(GIVEN INFORMATION begins)
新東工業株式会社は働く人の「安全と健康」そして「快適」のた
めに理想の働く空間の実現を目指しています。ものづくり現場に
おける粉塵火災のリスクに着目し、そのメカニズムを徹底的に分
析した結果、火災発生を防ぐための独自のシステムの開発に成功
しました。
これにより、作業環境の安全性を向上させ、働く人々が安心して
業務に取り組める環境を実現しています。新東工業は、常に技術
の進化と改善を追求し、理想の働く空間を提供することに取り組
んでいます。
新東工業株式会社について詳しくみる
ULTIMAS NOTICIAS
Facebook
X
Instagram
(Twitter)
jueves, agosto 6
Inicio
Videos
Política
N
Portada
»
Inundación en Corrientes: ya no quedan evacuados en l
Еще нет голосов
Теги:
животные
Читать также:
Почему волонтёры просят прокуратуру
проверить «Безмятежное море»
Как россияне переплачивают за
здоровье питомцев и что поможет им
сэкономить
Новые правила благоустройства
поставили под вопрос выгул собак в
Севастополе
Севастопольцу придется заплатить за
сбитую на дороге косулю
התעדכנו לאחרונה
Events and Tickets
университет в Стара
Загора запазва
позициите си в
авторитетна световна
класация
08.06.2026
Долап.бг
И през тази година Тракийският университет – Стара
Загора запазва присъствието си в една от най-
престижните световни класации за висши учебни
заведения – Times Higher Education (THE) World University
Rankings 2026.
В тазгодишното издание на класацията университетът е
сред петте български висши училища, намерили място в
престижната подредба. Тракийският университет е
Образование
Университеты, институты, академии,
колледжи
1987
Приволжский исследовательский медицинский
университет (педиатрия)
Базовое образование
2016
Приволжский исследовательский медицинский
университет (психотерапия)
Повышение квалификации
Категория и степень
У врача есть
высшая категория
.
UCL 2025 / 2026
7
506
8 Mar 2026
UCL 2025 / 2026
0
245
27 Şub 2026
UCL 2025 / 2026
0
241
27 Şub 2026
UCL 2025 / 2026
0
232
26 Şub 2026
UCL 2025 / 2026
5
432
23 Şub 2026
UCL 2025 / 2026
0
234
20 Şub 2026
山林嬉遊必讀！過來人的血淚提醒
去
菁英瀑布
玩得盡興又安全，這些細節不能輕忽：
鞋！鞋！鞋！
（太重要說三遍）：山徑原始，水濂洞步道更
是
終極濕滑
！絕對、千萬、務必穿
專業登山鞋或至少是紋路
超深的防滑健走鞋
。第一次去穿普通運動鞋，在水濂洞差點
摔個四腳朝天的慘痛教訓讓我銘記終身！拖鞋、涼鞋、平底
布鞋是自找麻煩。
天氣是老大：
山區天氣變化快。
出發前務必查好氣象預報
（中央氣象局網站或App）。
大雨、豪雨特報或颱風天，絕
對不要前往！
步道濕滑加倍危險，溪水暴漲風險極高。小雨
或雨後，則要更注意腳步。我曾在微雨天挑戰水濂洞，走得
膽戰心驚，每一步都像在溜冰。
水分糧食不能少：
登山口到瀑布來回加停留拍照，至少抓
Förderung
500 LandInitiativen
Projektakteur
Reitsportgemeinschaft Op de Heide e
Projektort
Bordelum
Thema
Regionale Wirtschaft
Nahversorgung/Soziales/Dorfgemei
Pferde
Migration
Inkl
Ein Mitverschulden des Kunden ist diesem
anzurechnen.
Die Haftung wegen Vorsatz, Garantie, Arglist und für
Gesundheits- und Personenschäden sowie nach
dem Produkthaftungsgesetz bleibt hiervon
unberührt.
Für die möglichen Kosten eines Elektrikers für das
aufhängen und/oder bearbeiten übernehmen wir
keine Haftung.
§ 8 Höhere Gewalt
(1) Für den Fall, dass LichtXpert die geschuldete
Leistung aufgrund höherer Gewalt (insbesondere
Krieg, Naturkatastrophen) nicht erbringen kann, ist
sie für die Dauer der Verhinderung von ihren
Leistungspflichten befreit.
(GIVEN INFORMATION ends)
> _THE TASK_:
Show each line of the material above where "Gewalt" occurs.

> _YOUR RESPONSE_:
§ 8 Höhere Gewalt
Leistung aufgrund höherer Gewalt (insbesondere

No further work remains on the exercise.